What to do when someone dies

Getting support when someone dies

There are many organisations that can support you when someone dies.
Also, see our coronavirus hub for bereavement support during coronavirus.

General bereavement support

NHS offer guidance and support on identifying and coping with bereavement.

MIND provides information on bereavement, where to go for support, and suggestions for helping yourself and others through grief.

Cruse Bereavement Care offers telephone, email, face-to-face or group support. They also offer specialist bereavement support, like support for bereaved children and young people, and for people bereaved through suicide, drugs and alcohol, and Coronavirus.

At A Loss signposts people to information and services appropriate to their loss using their search facility. They also offer a live chat bereavement counselling service.

Bereavement Advice Centre offers a free helpline and web-based information services giving practical information, advice and signposting.

National Bereavement Service offers support, signposting and legal guidance following a bereavement.

Several hospices in Essex also offer comfort and support to the bereaved.

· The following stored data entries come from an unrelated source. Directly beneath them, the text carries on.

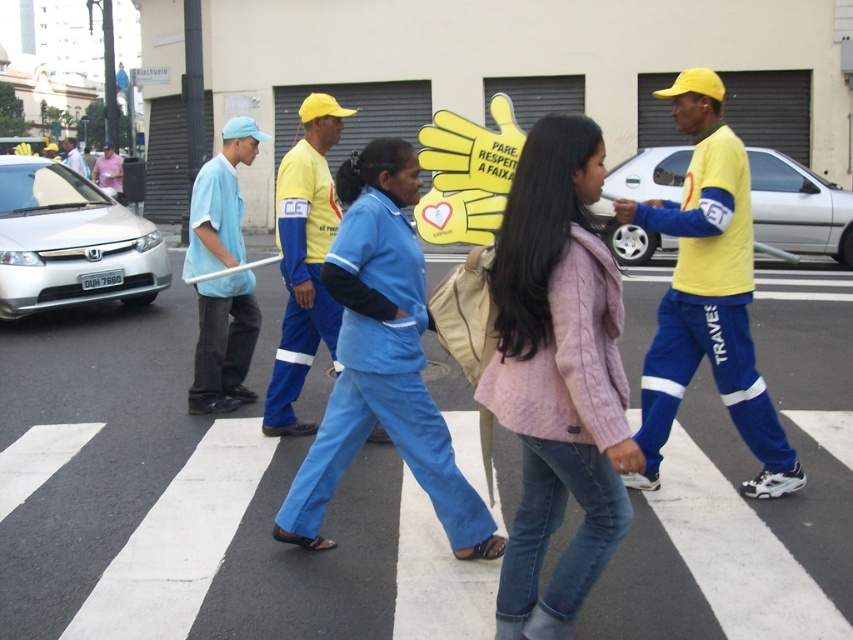 You are a photographer standing at the crosswalk and want to take a photo of the blue fabric uniform at center and the light blue fabric shirt at center. Which one is on the right side when looking towards the crosswalk?

The blue fabric uniform at center is positioned on the right side of light blue fabric shirt at center, so when looking towards the crosswalk, the blue fabric uniform at center is on the right side.

Consider the image. You are a photographer standing on the sidewalk. You want to take a photo of the pink textured jacket at center and the matte blue shirt at left. Which one will appear larger in your photo?

The pink textured jacket at center will appear larger in the photo because it is closer to the viewer than the matte blue shirt at left.

Looking at this image, you are a photographer trying to capture the entire group of people in the crosswalk. You notice two individuals wearing blue shirts, the matte blue shirt at left and the light blue fabric shirt at center. Based on their size in the photo, which one might be closer to the camera?

The matte blue shirt at left occupies less space than the light blue fabric shirt at center, so the light blue fabric shirt at center is closer to the camera because objects closer to the camera appear larger.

Support for children and young people

Childhood Bereavement Network is a members network for those working with bereaved children, young people and their families across the UK.

Grief Encounter supports bereaved children and their families. They have a freephone helpline and online chat.

Help2makesense is a website for young people, sharing advice and real life stories from other young people who have suffered a loss, sharing tips on how they managed. They offer free 24/7 support via email and text, delivered by Winston's Wish.

Losing a baby or child

The Compassionate Friends support families when a child dies. They have a helpline, an online forum, retreats and services especially for bereaved siblings.

Child Bereavement UK supports families and educates professionals when a baby or child dies or is dying, or when a child is facing bereavement. They offer email and telephone support, support for couples and support through subsequent pregnancies.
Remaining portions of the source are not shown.